Te Arai Links – South Course

Recent review from Australia Golf Digest – some excerpts (March 2023)


If it’s world-class golf you’re after, two of the best new courses in the world lie in the north of New Zealand’s North Island. They lead the pack when it comes to our ranking of the best layouts ‘across the ditch’.


In modern golf design, great courses rarely emerge alone. Environmental and economic realities mean that new ventures are frequently mapped out with more than one great creation in mind. The environmental aspect often means that the characteristics of the land for one golf course are shared by the adjoining space, giving rise to the possibility of more than 18 holes, while the economic part can require more than one set of player traffic to be commercially viable. It’s a tremendous happenstance for the game and for golfers – a two- (or more) for-one deal that increases the enjoyment and wonder.

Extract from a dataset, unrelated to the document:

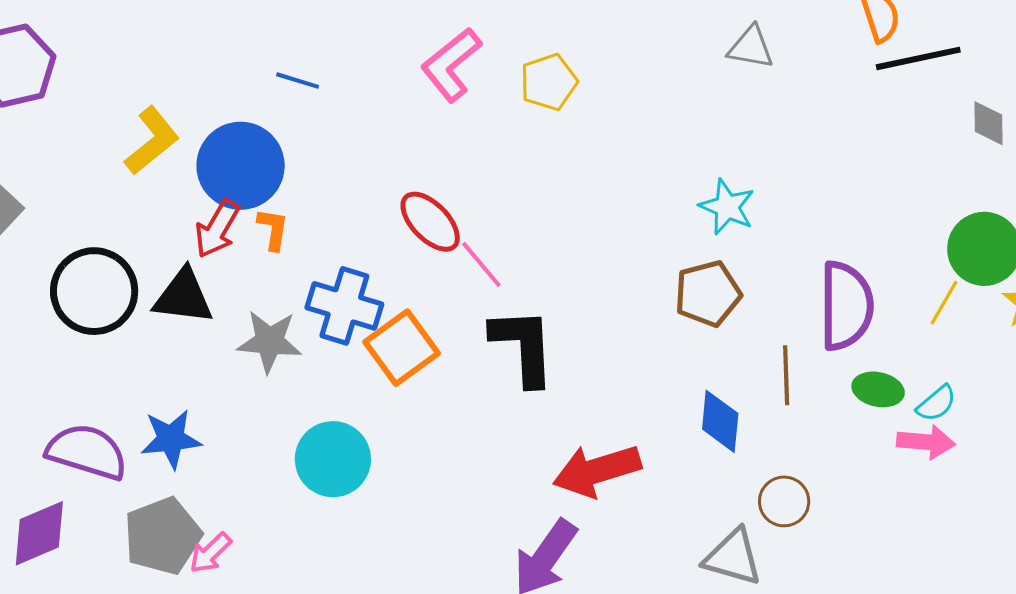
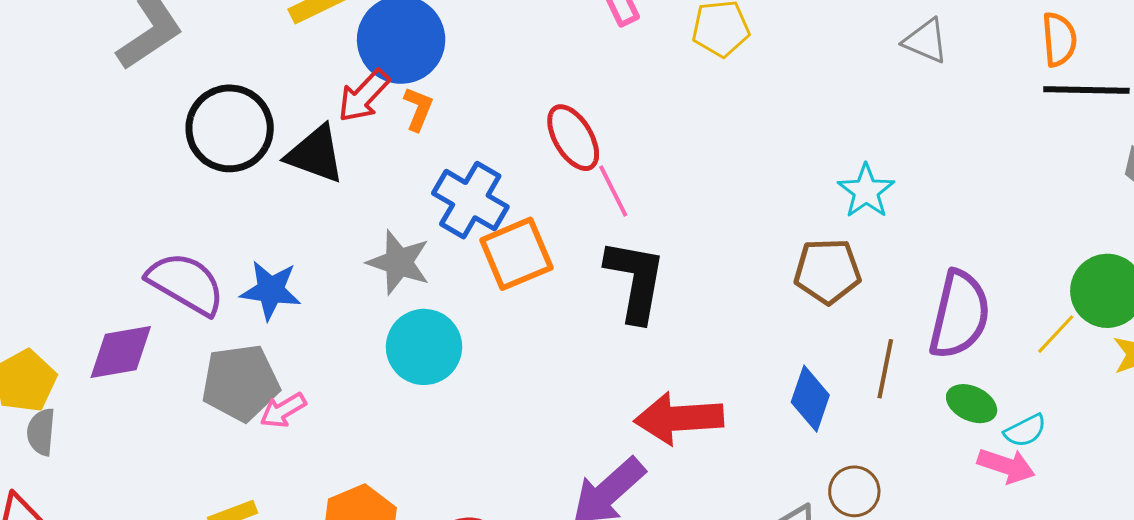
gray star: (269, 341) -> (399, 262), moved

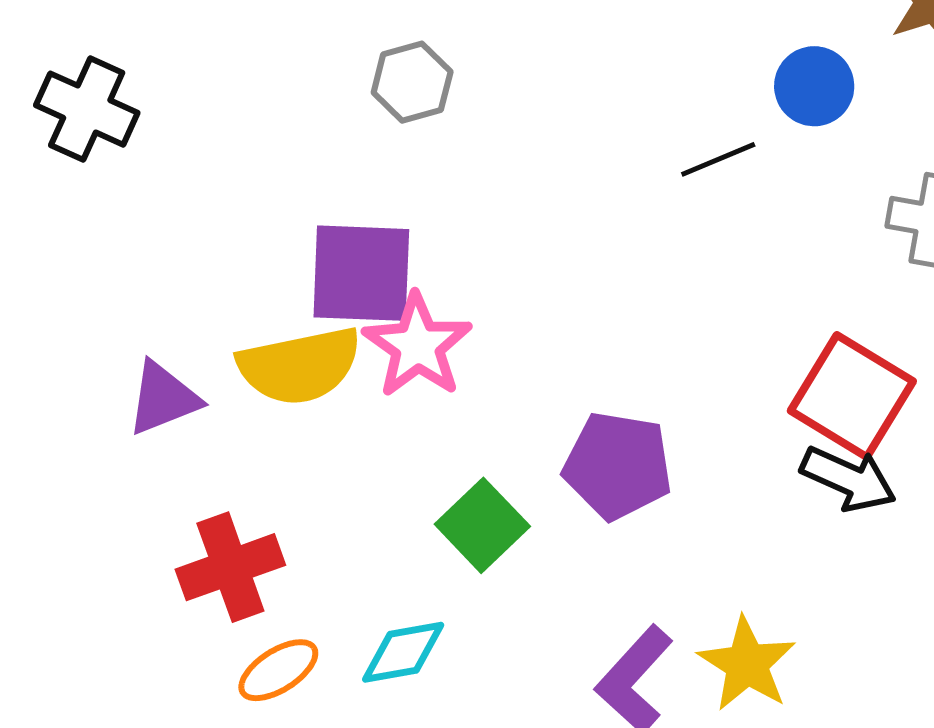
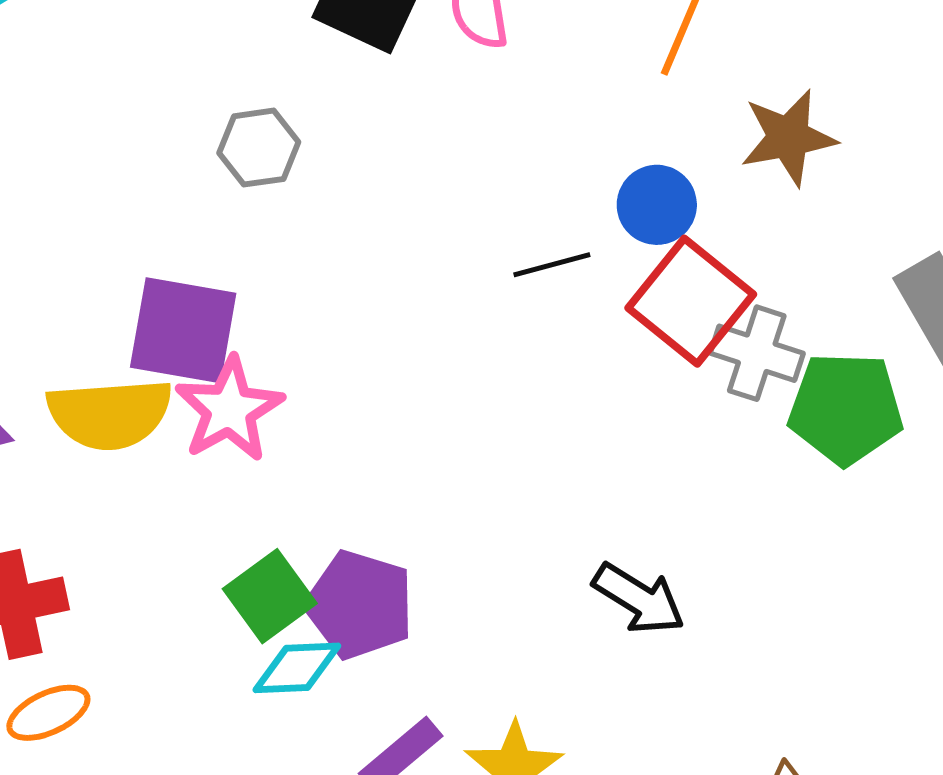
red square: (852, 396) -> (691, 301), moved
purple pentagon: (618, 466) -> (360, 605), moved
cyan diamond: (403, 652) -> (297, 668), moved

And so it is for New Zealand’s two leading layouts, which share the same stretch of coastline on the Hauraki Gulf where the Greater Auckland region meets Northland. In our third ranking of New Zealand’s Top 50 Courses, Tara Iti retains the top spot it held in both the two previous rankings (2016 and 2019), with its sister layout – the South course at Te Arai Links – seeing just enough play in the few months since it has been open to rank second. With the North course at Te Arai set to open this October, it’s not difficult to envisage all three new layouts occupying lofty rankings next time around.


Te Arai Links sits a mere three kilometres away from Tara iti, yet is markedly different. Bill Coore, another celebrated course architect, was chosen to pen the layout of the South course, an ideal fit for a man with a magnificent résumé of drawing great golf from such sites.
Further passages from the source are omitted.